The reason this becomes an issue is because of playtimes, and playstyles. You can avoid the people you USED to play with in 'nak for a time, but eventually the people that were always around, or at the bar, when you were... its going to be hard to avoid them.
Quote from: IAmJacksOpinion on May 20, 2013, 11:16:52 PM
Masks are the Armageddon equivalent of Ed Hardy shirts.

I don't stress about it too much. Every character is unique. Sometimes you see different sides of an old PC you interacted with through new eyes.

I've been friends with enemies and enemies with friends, and trying to avoid playing a concept just because you might run into previously-known PCs is shooting yourself in the foot.

I guess it's a difference of intention. Things will shape up naturally as your PC is hooked into the gameworld, as long as you're not actively seeking out old buddies you're fine.

The feeling of becoming an enemy with a pc you were friends with is a good one.

Quote from: Reiloth on July 28, 2016, 01:38:43 PM
Quote from: Armaddict on July 28, 2016, 01:18:00 PM
Most of my characters are point allanak or point labyrinth.

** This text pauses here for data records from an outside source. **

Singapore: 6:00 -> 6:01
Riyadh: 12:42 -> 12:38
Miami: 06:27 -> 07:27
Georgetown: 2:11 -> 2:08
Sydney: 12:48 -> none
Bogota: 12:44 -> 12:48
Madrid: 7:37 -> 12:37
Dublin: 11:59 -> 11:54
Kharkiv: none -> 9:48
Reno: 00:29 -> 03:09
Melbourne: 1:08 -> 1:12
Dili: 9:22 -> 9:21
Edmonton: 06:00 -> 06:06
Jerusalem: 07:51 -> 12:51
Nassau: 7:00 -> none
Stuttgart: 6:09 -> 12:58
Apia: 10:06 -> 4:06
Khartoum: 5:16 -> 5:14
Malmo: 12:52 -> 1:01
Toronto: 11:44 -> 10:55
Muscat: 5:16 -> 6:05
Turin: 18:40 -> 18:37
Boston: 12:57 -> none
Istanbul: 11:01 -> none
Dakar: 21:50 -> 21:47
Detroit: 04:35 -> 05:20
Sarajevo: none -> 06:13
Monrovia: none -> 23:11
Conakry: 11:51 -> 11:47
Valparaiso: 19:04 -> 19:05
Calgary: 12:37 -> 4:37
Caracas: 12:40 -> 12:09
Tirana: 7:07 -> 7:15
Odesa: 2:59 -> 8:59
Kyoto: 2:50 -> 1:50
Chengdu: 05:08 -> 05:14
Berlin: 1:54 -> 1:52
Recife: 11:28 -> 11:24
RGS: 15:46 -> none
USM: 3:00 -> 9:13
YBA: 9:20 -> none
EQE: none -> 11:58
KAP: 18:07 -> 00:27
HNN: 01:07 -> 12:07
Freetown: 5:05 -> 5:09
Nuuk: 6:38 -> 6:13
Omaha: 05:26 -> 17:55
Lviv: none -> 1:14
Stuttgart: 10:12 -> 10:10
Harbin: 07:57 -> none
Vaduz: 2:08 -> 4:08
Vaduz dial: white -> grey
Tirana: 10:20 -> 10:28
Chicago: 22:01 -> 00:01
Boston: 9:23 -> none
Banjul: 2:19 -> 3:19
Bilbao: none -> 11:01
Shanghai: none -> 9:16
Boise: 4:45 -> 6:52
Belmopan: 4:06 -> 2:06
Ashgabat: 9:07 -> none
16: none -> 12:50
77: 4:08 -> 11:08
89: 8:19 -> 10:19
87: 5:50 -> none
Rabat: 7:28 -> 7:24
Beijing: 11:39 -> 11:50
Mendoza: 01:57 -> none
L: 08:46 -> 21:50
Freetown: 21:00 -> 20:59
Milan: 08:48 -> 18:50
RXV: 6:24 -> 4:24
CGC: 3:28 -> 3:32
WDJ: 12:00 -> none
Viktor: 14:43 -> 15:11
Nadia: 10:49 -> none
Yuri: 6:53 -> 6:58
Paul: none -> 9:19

Just go with what you want to play.  Purposefully avoiding what you want to play due to locale is, to me, silly.

Is it silly if you are constantly in the same circle of friends/enemies due to proximity?

If you're there constantly, then sure, it could be a problem.  This is a large part of why I was disappointed by so many military clans being closed down.  Even if people felt like they didn't do anything, the moment that you served a different master you sometimes had former friends as enemies, former enemies as friends, and a very real 'shake it up' effect on what your character could and couldn't be involved in.

Even in the case that you end up around friends or enemies, I would hardly fear most of the playerbase trying to rig the game.  IC events can push you in different ways.  People can argue that it's you forcing it to happen, but when you can clearly outline exactly why it happened to anyone who asks and in your own head...who cares?  Seriously, people will always think the worst of everyone in this game for whatever reason.  I got used to that a long time ago, realized where I like to play and in what roles, and those are the roles I play.  This, for me, has only ever led to a -real- problem once and a fake 'problem' once despite being around the same circles as where I died pretty consistently throughout the years.  The real one was because of me and a RL friend wanting to play a duo together and I kept dying quickly due to newbie, leading to three characters straight going straight his way (when he was a sorcerer in the wilds, that made it pretty bad).  The fake one was a bunch of people who didn't watch the story seeing that I ended up somewhere and deciding that I was in a super sekret ooc coalition which led to a complaint, which I shrugged off.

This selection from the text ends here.